Minor league affiliations
- Previous classes: Class C (1947–1958)
- League: Arizona–Mexico League (1955–1958, 2003)
- Previous leagues: Arizona–Texas League (1952–1954); Southwest International League (1951); Arizona–Texas League (1947–1950);

Major league affiliations
- Previous teams: Pittsburgh Pirates (1956–1958); Brooklyn Dodgers (1950–1951); New York Yankees (1947–1948);

Minor league titles
- League titles: 1 (1958)

Team data
- Previous names: Bisbee–Douglas Copper Kings (2003); Douglas Copper Kings (1956–1958); Bisbee–Douglas Copper Kings (1949–1955); Bisbee–Douglas Miners (1948); Bisbee Yanks (1947);
- Previous parks: Copper King Stadium; Warren Ballpark;

= Bisbee–Douglas Copper Kings =

The Bisbee–Douglas Copper Kings was a primary moniker of the minor league baseball teams based in Bisbee, Arizona and Douglas, Arizona between 1947 and 2003. They played as members of the Arizona–Texas League from 1947 to 1948, Southwest International League in 1951 and Arizona–Mexico League from 1955 to 1958.

The Bisbee–Douglas teams were an affiliate of the New York Yankees from 1947 to 1948, Brooklyn Dodgers from 1950 to 1951 and Pittsburgh Pirates from 1956 to 1958.

==History==
The Arizona–Mexico League was active from 1955–58 and was the successor of the Arizona–Texas League. Following the 1955 season the team moved to Douglas for the 1956, 1957 and 1958 seasons.
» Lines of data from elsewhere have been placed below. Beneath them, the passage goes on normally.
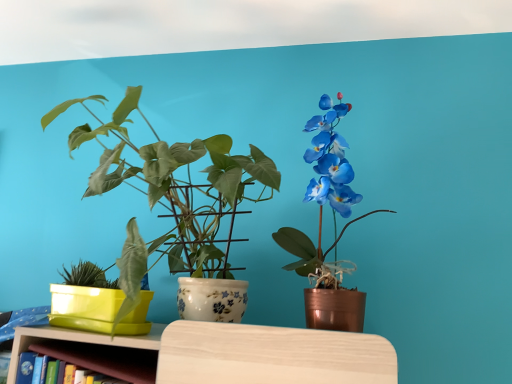 Describe the element at coordinates (108, 296) in the screenshot. I see `matte yellow plastic pot at left, positioned as the 3th houseplant in right-to-left order` at that location.

This screenshot has height=384, width=512. I want to click on matte copper pot at right, the third houseplant when ordered from left to right, so click(x=321, y=227).

The height and width of the screenshot is (384, 512). What do you see at coordinates (172, 194) in the screenshot?
I see `matte white pot at center, which is the second houseplant from left to right` at bounding box center [172, 194].

Find the location of a particular element. Image resolution: width=512 pixels, height=384 pixels. matte yellow plastic pot at left, the first houseplant from the left is located at coordinates (108, 296).

Which is correct: matte yellow plastic pot at left, positioned as the 3th houseplant in right-to-left order, is inside matte white pot at center, which is the second houseplant from left to right, or outside of it?

matte yellow plastic pot at left, positioned as the 3th houseplant in right-to-left order, exists entirely within matte white pot at center, which is the second houseplant from left to right.

From a real-world perspective, is matte yellow plastic pot at left, the first houseplant from the left, physically above matte white pot at center, which appears as the second houseplant when viewed from the right?

No, from a real-world perspective, matte yellow plastic pot at left, the first houseplant from the left, is not over matte white pot at center, which appears as the second houseplant when viewed from the right

Considering the sizes of objects matte yellow plastic pot at left, the first houseplant from the left, and matte white pot at center, which is the second houseplant from left to right, in the image provided, who is thinner, matte yellow plastic pot at left, the first houseplant from the left, or matte white pot at center, which is the second houseplant from left to right,?

matte yellow plastic pot at left, the first houseplant from the left.

In terms of size, does matte yellow plastic pot at left, positioned as the 3th houseplant in right-to-left order, appear bigger or smaller than matte white pot at center, which appears as the second houseplant when viewed from the right?

matte yellow plastic pot at left, positioned as the 3th houseplant in right-to-left order, is smaller than matte white pot at center, which appears as the second houseplant when viewed from the right.

Would you say wooden shelf at lower left is to the left or to the right of matte yellow plastic pot at left, the first houseplant from the left, in the picture?

Clearly, wooden shelf at lower left is on the right of matte yellow plastic pot at left, the first houseplant from the left, in the image.

Who is smaller, wooden shelf at lower left or matte yellow plastic pot at left, positioned as the 3th houseplant in right-to-left order?

wooden shelf at lower left.

Is wooden shelf at lower left oriented away from matte yellow plastic pot at left, positioned as the 3th houseplant in right-to-left order?

No, wooden shelf at lower left is not facing the opposite direction of matte yellow plastic pot at left, positioned as the 3th houseplant in right-to-left order.

How many degrees apart are the facing directions of wooden shelf at lower left and matte yellow plastic pot at left, the first houseplant from the left?

The facing directions of wooden shelf at lower left and matte yellow plastic pot at left, the first houseplant from the left, are 16.9 degrees apart.

Can matte white pot at center, which appears as the second houseplant when viewed from the right, be found inside matte copper pot at right, the first houseplant in the right-to-left sequence?

Actually, matte white pot at center, which appears as the second houseplant when viewed from the right, is outside matte copper pot at right, the first houseplant in the right-to-left sequence.

Could you tell me if matte copper pot at right, the third houseplant when ordered from left to right, is facing matte white pot at center, which is the second houseplant from left to right?

No.

Does point (289, 246) lie behind point (134, 147)?

No, (289, 246) is closer to viewer.

From the image's perspective, which is below, matte copper pot at right, the third houseplant when ordered from left to right, or matte white pot at center, which is the second houseplant from left to right?

matte white pot at center, which is the second houseplant from left to right, appears lower in the image.

Is matte yellow plastic pot at left, the first houseplant from the left, completely or partially outside of matte copper pot at right, the first houseplant in the right-to-left sequence?

Yes, matte yellow plastic pot at left, the first houseplant from the left, is outside of matte copper pot at right, the first houseplant in the right-to-left sequence.

Is point (143, 293) closer or farther from the camera than point (332, 144)?

Point (143, 293) is positioned closer to the camera compared to point (332, 144).

Identify the location of houseplant behind the matte copper pot at right, the third houseplant when ordered from left to right. This screenshot has width=512, height=384. (108, 296).

Considering the relative sizes of matte yellow plastic pot at left, the first houseplant from the left, and matte copper pot at right, the first houseplant in the right-to-left sequence, in the image provided, is matte yellow plastic pot at left, the first houseplant from the left, shorter than matte copper pot at right, the first houseplant in the right-to-left sequence,?

Indeed, matte yellow plastic pot at left, the first houseplant from the left, has a lesser height compared to matte copper pot at right, the first houseplant in the right-to-left sequence.

Where is `houseplant that is the 1st one when counting rightward from the wooden shelf at lower left`? Image resolution: width=512 pixels, height=384 pixels. houseplant that is the 1st one when counting rightward from the wooden shelf at lower left is located at coordinates (172, 194).

Is matte white pot at center, which appears as the second houseplant when viewed from the right, placed right next to wooden shelf at lower left?

They are not placed beside each other.

Can you confirm if matte white pot at center, which is the second houseplant from left to right, is taller than wooden shelf at lower left?

Correct, matte white pot at center, which is the second houseplant from left to right, is much taller as wooden shelf at lower left.

Based on their sizes in the image, would you say matte white pot at center, which appears as the second houseplant when viewed from the right, is bigger or smaller than wooden shelf at lower left?

matte white pot at center, which appears as the second houseplant when viewed from the right, is bigger than wooden shelf at lower left.

From a real-world perspective, who is located lower, matte yellow plastic pot at left, the first houseplant from the left, or wooden shelf at lower left?

From a 3D spatial view, wooden shelf at lower left is below.

Does point (97, 325) appear closer or farther from the camera than point (91, 341)?

Point (97, 325) is positioned farther from the camera compared to point (91, 341).

Is matte yellow plastic pot at left, positioned as the 3th houseplant in right-to-left order, not near wooden shelf at lower left?

Actually, matte yellow plastic pot at left, positioned as the 3th houseplant in right-to-left order, and wooden shelf at lower left are a little close together.

Considering the positions of objects matte copper pot at right, the first houseplant in the right-to-left sequence, and wooden shelf at lower left in the image provided, who is more to the left, matte copper pot at right, the first houseplant in the right-to-left sequence, or wooden shelf at lower left?

wooden shelf at lower left.

Can you confirm if matte copper pot at right, the first houseplant in the right-to-left sequence, is bigger than wooden shelf at lower left?

Yes, matte copper pot at right, the first houseplant in the right-to-left sequence, is bigger than wooden shelf at lower left.

Is matte copper pot at right, the first houseplant in the right-to-left sequence, spatially inside wooden shelf at lower left, or outside of it?

matte copper pot at right, the first houseplant in the right-to-left sequence, is outside wooden shelf at lower left.

The width and height of the screenshot is (512, 384). I want to click on houseplant that is the 1st object to the right of the matte yellow plastic pot at left, positioned as the 3th houseplant in right-to-left order, starting at the anchor, so click(172, 194).

Where is `shelf in front of the matte yellow plastic pot at left, the first houseplant from the left`? The image size is (512, 384). shelf in front of the matte yellow plastic pot at left, the first houseplant from the left is located at coordinates (92, 351).

From the image, which object appears to be farther from matte copper pot at right, the first houseplant in the right-to-left sequence, wooden shelf at lower left or matte white pot at center, which is the second houseplant from left to right?

wooden shelf at lower left is positioned further to the anchor matte copper pot at right, the first houseplant in the right-to-left sequence.

Looking at the image, which one is located further to matte copper pot at right, the first houseplant in the right-to-left sequence, wooden shelf at lower left or matte yellow plastic pot at left, positioned as the 3th houseplant in right-to-left order?

Among the two, wooden shelf at lower left is located further to matte copper pot at right, the first houseplant in the right-to-left sequence.

When comparing their distances from matte yellow plastic pot at left, positioned as the 3th houseplant in right-to-left order, does matte copper pot at right, the third houseplant when ordered from left to right, or matte white pot at center, which is the second houseplant from left to right, seem closer?

matte white pot at center, which is the second houseplant from left to right, is closer to matte yellow plastic pot at left, positioned as the 3th houseplant in right-to-left order.

Which object lies nearer to the anchor point matte yellow plastic pot at left, positioned as the 3th houseplant in right-to-left order, matte white pot at center, which appears as the second houseplant when viewed from the right, or wooden shelf at lower left?

wooden shelf at lower left is positioned closer to the anchor matte yellow plastic pot at left, positioned as the 3th houseplant in right-to-left order.

Considering their positions, is matte yellow plastic pot at left, the first houseplant from the left, positioned further to wooden shelf at lower left than matte white pot at center, which is the second houseplant from left to right?

matte white pot at center, which is the second houseplant from left to right, lies further to wooden shelf at lower left than the other object.

Looking at the image, which one is located further to matte copper pot at right, the first houseplant in the right-to-left sequence, matte white pot at center, which is the second houseplant from left to right, or matte yellow plastic pot at left, positioned as the 3th houseplant in right-to-left order?

Based on the image, matte yellow plastic pot at left, positioned as the 3th houseplant in right-to-left order, appears to be further to matte copper pot at right, the first houseplant in the right-to-left sequence.

Considering their positions, is wooden shelf at lower left positioned further to matte yellow plastic pot at left, the first houseplant from the left, than matte white pot at center, which appears as the second houseplant when viewed from the right?

matte white pot at center, which appears as the second houseplant when viewed from the right, lies further to matte yellow plastic pot at left, the first houseplant from the left, than the other object.

Considering their positions, is matte copper pot at right, the third houseplant when ordered from left to right, positioned further to matte white pot at center, which appears as the second houseplant when viewed from the right, than wooden shelf at lower left?

wooden shelf at lower left is positioned further to the anchor matte white pot at center, which appears as the second houseplant when viewed from the right.

I want to click on houseplant between matte yellow plastic pot at left, positioned as the 3th houseplant in right-to-left order, and matte copper pot at right, the third houseplant when ordered from left to right, so click(172, 194).

The image size is (512, 384). What are the coordinates of `houseplant located between wooden shelf at lower left and matte copper pot at right, the first houseplant in the right-to-left sequence, in the left-right direction` in the screenshot? It's located at (172, 194).

Locate an element on the screen. houseplant between matte white pot at center, which is the second houseplant from left to right, and wooden shelf at lower left from top to bottom is located at coordinates (108, 296).

You are a GUI agent. You are given a task and a screenshot of the screen. Output one action in this format:
    pyautogui.click(x=<x>, y=<y>)
    Task: Click on the shelf situated between matte yellow plastic pot at left, positioned as the 3th houseplant in right-to-left order, and matte copper pot at right, the first houseplant in the right-to-left sequence, from left to right
    
    Given the screenshot: What is the action you would take?
    pyautogui.click(x=92, y=351)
The original Arizona–Mexico League team featured future major leaguers Clint Courtney, Johnny Keane, Jim Tobin and Earl Wilson.

On August 19, 1958, the Copper Kings set a baseball record when all nine players in their starting lineup hit a home run in the same game.

In 2003, the Bisbee–Douglas Copper Kings were briefly reconstituted in an independent professional league, also known as the Arizona–Mexico League, which suspended operations three weeks into the season. The 2003 Copper Kings resumed minor league play under manager Butch Hammett. Their general manager was John Guy. Local baseball historian David Skinner was minority owner. The Copper Kings ended with a final record of 9–7, tied for second place.

The 2003 Copper Kings gained national attention with their colorful promotions including Ted Williams Night in which they gave away free popsicles to their fans in relation to Ted Williams being cryogenically frozen in Scottsdale, Arizona. The 2003 club also made news with the signing of former National League base-stealing champion Chuck Carr, who played center field for the abbreviated season. Former Richmond Braves shortstop Jose Mateo also played with the Copper Kings.

==The ballpark==
The team played home games in both Bisbee and Douglas. In Bisbee they played their home games at Warren Ballpark, the oldest ballpark in the United States, constructed in 1909. Games in Douglas were played at Copper King Stadium. Warren Ballpark, built with adobe and steel, still stands in a suburb of Bisbee as does Copper King Stadium in Douglas.